Dataset entries:
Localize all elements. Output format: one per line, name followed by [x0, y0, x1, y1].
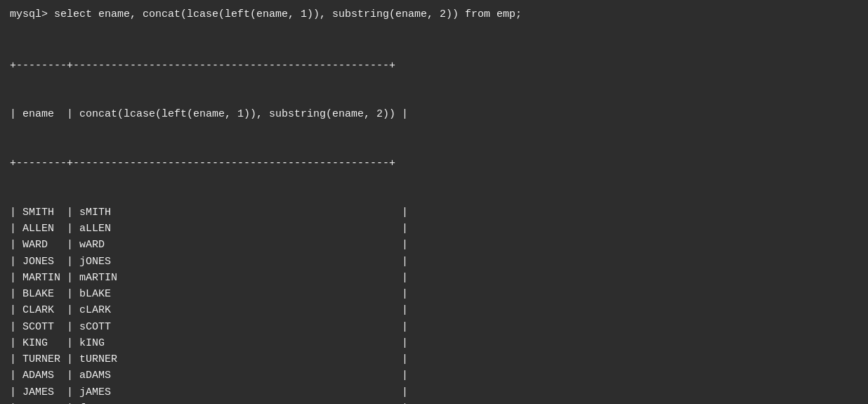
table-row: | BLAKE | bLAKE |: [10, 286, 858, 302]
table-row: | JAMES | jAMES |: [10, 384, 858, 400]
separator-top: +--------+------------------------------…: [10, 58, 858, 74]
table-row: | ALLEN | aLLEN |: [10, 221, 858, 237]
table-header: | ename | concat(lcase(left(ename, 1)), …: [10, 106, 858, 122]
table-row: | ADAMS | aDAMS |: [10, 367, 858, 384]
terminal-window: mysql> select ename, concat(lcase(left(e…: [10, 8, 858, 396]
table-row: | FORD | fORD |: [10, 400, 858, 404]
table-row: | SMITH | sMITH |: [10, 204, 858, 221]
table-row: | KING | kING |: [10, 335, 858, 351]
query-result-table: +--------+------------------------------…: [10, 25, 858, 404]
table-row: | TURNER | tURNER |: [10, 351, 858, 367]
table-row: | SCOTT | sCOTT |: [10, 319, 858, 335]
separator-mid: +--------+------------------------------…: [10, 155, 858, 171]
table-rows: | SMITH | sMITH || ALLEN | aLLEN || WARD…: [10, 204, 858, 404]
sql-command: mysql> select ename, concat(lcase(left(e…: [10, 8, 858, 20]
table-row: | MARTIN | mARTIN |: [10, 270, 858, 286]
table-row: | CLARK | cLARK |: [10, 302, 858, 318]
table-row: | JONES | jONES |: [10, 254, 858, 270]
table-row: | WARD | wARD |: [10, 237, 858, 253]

...

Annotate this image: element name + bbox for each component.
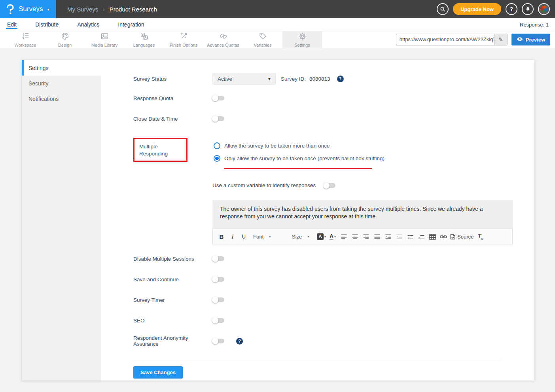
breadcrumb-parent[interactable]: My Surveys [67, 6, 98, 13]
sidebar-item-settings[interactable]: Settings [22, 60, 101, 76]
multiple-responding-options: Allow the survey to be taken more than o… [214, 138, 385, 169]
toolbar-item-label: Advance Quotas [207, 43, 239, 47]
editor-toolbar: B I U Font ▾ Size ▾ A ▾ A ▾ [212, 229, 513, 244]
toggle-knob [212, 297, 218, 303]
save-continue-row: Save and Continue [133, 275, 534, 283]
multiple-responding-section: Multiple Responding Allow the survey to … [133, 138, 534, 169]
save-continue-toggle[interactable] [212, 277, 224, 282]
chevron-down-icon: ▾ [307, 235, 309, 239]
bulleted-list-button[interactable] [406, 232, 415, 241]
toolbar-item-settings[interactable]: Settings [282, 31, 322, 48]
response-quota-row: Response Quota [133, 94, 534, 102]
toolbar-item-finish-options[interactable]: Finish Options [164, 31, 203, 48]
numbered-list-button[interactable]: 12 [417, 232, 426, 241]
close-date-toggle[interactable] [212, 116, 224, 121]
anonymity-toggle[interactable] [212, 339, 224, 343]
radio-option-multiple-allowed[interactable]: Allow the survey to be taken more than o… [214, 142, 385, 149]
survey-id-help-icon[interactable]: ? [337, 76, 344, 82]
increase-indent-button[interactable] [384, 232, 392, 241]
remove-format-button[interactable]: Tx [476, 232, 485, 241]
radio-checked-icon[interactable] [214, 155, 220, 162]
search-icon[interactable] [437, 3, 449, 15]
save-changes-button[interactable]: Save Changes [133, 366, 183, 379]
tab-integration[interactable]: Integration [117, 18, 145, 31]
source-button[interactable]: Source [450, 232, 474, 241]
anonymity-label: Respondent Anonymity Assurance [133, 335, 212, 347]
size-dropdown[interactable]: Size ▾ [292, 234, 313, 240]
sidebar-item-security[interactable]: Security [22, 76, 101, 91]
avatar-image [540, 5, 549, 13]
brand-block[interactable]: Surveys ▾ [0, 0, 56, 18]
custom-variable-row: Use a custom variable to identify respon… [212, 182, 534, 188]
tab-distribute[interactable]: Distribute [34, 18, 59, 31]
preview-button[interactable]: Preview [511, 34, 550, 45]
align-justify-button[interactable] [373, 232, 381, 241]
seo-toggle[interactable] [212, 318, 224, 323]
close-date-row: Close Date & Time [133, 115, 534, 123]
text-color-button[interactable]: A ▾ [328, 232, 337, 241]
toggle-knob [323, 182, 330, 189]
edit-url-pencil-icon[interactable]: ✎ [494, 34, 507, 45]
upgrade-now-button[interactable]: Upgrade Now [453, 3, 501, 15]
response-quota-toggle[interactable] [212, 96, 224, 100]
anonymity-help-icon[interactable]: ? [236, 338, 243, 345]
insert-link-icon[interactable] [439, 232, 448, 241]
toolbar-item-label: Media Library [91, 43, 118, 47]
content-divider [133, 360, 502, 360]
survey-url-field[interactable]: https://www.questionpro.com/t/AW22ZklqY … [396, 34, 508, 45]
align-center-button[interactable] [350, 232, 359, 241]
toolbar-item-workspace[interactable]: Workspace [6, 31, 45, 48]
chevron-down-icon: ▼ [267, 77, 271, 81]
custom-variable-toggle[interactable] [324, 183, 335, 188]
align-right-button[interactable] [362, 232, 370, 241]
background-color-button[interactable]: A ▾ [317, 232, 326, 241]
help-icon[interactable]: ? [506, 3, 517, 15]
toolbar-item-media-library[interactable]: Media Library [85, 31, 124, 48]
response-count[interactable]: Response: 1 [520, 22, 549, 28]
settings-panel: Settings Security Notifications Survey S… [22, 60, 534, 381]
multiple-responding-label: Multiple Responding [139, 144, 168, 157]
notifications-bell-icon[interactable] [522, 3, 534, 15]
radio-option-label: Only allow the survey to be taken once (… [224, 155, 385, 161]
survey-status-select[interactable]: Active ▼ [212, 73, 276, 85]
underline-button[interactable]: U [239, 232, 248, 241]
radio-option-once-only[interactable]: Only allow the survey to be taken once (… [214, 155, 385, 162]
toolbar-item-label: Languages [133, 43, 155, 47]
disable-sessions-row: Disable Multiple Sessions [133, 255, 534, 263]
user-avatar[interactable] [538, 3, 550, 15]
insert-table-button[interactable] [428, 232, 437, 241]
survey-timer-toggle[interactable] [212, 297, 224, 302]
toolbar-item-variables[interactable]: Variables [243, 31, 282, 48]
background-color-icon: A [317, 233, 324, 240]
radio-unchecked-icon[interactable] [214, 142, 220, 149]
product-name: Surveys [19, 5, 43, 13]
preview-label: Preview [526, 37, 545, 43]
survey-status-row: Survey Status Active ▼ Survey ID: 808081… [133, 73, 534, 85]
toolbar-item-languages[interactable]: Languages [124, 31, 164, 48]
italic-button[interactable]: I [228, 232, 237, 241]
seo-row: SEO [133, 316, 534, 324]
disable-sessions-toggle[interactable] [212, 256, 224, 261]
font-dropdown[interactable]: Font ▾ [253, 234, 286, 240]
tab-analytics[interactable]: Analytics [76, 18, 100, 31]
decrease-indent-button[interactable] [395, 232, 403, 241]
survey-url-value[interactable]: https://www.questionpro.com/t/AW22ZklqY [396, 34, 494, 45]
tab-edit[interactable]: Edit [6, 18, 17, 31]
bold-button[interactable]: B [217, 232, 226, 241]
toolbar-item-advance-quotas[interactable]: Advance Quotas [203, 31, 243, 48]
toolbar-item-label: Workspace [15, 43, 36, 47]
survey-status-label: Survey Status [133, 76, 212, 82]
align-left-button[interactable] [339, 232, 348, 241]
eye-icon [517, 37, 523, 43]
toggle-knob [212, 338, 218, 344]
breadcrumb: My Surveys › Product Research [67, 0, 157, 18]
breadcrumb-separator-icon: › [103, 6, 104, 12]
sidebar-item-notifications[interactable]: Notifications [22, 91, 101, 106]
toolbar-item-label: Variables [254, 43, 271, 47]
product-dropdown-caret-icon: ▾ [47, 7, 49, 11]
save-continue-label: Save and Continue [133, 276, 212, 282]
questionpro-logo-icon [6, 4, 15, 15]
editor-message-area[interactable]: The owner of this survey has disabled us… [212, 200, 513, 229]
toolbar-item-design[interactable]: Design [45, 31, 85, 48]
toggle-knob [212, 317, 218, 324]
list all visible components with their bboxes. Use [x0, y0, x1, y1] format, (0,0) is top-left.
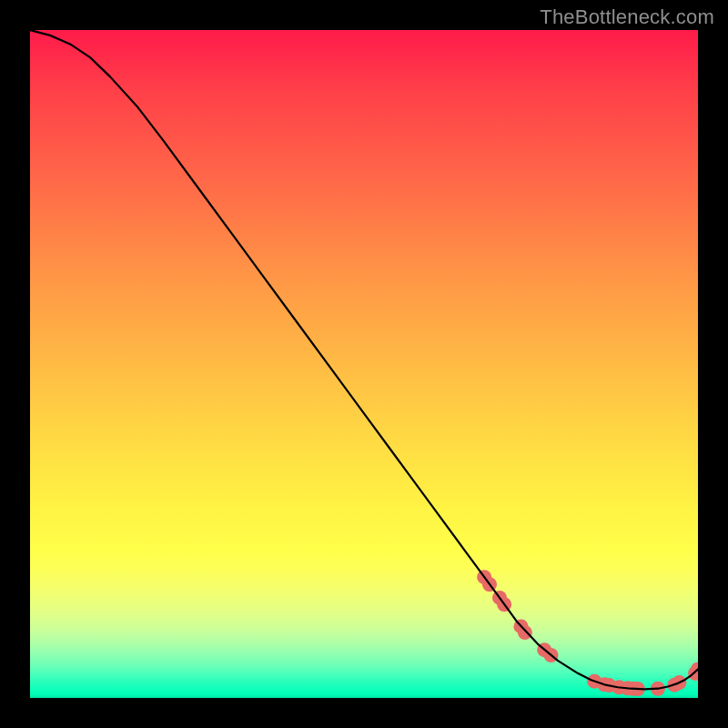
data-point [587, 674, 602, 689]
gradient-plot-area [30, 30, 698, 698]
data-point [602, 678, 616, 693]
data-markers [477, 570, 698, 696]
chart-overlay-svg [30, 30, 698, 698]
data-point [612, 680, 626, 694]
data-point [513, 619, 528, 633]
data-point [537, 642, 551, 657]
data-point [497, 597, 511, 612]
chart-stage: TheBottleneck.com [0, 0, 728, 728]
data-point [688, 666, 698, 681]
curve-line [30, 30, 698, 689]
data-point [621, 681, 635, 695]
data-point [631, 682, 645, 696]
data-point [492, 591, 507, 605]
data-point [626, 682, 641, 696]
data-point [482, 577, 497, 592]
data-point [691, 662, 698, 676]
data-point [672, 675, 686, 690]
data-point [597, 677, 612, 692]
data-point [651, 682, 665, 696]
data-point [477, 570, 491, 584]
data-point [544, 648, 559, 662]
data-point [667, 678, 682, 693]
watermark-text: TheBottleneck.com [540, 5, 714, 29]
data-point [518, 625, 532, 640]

---

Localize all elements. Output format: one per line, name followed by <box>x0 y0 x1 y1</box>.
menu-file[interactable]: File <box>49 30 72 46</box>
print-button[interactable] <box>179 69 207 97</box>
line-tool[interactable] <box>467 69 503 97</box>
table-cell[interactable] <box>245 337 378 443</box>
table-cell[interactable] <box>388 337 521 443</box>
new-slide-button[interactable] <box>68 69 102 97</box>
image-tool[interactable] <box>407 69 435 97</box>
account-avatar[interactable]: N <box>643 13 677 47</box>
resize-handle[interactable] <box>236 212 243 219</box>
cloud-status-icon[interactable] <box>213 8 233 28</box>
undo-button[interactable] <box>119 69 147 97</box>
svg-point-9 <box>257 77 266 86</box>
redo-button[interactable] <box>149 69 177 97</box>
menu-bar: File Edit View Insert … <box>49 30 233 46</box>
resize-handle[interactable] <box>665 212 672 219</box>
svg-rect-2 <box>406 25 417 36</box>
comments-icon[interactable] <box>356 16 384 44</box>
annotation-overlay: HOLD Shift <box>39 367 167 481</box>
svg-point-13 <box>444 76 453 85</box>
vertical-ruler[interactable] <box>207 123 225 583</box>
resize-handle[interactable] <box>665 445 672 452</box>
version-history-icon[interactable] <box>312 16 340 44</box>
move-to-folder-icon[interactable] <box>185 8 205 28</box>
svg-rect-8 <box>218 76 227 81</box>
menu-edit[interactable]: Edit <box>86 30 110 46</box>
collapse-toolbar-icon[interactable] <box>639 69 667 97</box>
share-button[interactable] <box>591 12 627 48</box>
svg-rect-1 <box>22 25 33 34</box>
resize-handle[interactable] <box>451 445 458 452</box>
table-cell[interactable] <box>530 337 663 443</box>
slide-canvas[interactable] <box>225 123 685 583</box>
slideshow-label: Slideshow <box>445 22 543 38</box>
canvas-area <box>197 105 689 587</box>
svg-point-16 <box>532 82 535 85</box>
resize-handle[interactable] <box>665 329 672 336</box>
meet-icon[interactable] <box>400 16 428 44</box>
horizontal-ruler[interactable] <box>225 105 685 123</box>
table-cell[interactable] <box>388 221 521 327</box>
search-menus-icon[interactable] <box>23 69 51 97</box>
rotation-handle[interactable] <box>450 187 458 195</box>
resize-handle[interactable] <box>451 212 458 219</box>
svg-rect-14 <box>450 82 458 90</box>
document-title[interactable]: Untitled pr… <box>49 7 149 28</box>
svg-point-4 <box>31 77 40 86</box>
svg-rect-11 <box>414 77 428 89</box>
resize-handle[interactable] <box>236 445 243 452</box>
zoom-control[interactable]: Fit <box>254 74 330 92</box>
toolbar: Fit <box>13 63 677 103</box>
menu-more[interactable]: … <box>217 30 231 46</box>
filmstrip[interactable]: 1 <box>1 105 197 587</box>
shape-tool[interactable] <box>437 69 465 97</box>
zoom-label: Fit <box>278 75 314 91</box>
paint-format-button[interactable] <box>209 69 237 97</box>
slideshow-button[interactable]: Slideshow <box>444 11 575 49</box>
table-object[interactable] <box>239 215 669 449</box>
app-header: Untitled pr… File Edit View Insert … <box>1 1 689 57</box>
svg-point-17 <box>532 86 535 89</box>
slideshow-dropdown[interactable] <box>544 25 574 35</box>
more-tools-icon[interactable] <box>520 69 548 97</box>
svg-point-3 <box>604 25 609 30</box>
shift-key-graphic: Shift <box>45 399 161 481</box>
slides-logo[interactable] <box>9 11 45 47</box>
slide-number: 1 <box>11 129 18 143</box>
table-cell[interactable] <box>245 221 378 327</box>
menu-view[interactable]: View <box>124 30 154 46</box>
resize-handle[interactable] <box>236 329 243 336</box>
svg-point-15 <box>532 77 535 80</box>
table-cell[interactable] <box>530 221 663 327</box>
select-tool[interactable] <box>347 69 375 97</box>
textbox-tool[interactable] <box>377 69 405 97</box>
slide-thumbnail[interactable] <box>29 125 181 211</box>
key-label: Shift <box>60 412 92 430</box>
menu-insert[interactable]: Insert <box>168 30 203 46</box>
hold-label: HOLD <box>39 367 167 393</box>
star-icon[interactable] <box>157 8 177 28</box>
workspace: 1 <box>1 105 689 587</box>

Your task:
Show the lines above that have the word "options".

Written solution:
multiple-responding-options: Allow the survey to be taken more than o… [214, 138, 385, 169]
toolbar-item-finish-options[interactable]: Finish Options [164, 31, 203, 48]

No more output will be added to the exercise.